Single earners might also have a harder time saving during their working years, and as such, they often retire with less in savings than married folks. In fact, 43% of singles aged 65 and over depend on Social Security to provide 90% or more of their income.
It's for these reasons single folks need to be extra vigilant about getting the most out of Social Security. Here are a few tips for boosting your benefits and ensuring a healthier income stream in retirement.
1. Work longer
Your Social Security benefits are based on your 35 highest years of earnings. Now if you're like most people, you probably started out making less money and eventually worked your way up. Therefore, if you reach your peak earnings when you're older, and can hold that same position for a few extra years, you'll boost your benefits by virtue of replacing some lower-earning years with higher earnings.
Here's an example. Let's say that of your 35 highest years of earnings, you made $40,000 for three of those years. Let's also say you're making $100,000 now. If you replace three years of a $40,000 salary with three more years of $100,000, you'll wind up with a higher total of eligible earnings, and thus a higher payout.
2. Fight for raises during your career
We just learned that your Social Security benefits are tied directly to the amount you earn during your working years. That's why it pays to ask for raises when you can prove you're being underpaid.
The best way to approach a salary negotiation is to come in having done your research.

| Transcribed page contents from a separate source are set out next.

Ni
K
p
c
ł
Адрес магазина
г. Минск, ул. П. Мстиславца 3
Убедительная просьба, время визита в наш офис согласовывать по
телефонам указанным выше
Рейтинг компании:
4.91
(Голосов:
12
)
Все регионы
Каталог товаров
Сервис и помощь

Sites like Glassdoor let you compare salary data based on factors like job title and geographic region, so if you can prove to your manager that folks in your position average, say, $3,000 more than you annually, he or she will have a harder time arguing that fact. Furthermore, the better a job you do of proving your individual value to your company, the greater your chances of a pay increase, so come equipped with a list of your accomplishments and data, where applicable, to back it up.
3. Hold off on claiming benefits as long as possible
Though your Social Security benefits are based on your earnings record, you have the ability to lower or boost those payments depending on when you first claim them. If you file for Social Security at full retirement age, which, for today's older workers, is 66, 67, or somewhere in between, you'll collect the full amount you're entitled to without a reduction or increase. On the other hand, if you hold off on filing for benefits past your full retirement age, you'll get an 8% boost for each year you delay.

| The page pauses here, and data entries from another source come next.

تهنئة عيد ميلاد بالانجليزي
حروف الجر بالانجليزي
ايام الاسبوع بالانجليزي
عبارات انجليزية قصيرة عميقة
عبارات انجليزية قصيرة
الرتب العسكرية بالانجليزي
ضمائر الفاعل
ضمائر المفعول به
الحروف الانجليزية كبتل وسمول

This incentive does run out at age 70, so you can't just postpone your benefits indefinitely (well, you can, but there's no reason to). But if your full retirement age is 66, and you wait until 70 to start collecting Social Security, you'll boost each payment by 32%. And that could go a long way toward helping you cover your living costs in retirement.
Whether you're counting on Social Security to provide the bulk of your senior income, or you want to do the best possible job of supplementing your savings, it pays to develop a solid strategy during your working years. As a single person, you have just your own income and savings to rely on, so be sure to look out for yourself and put a little extra thought into retirement planning.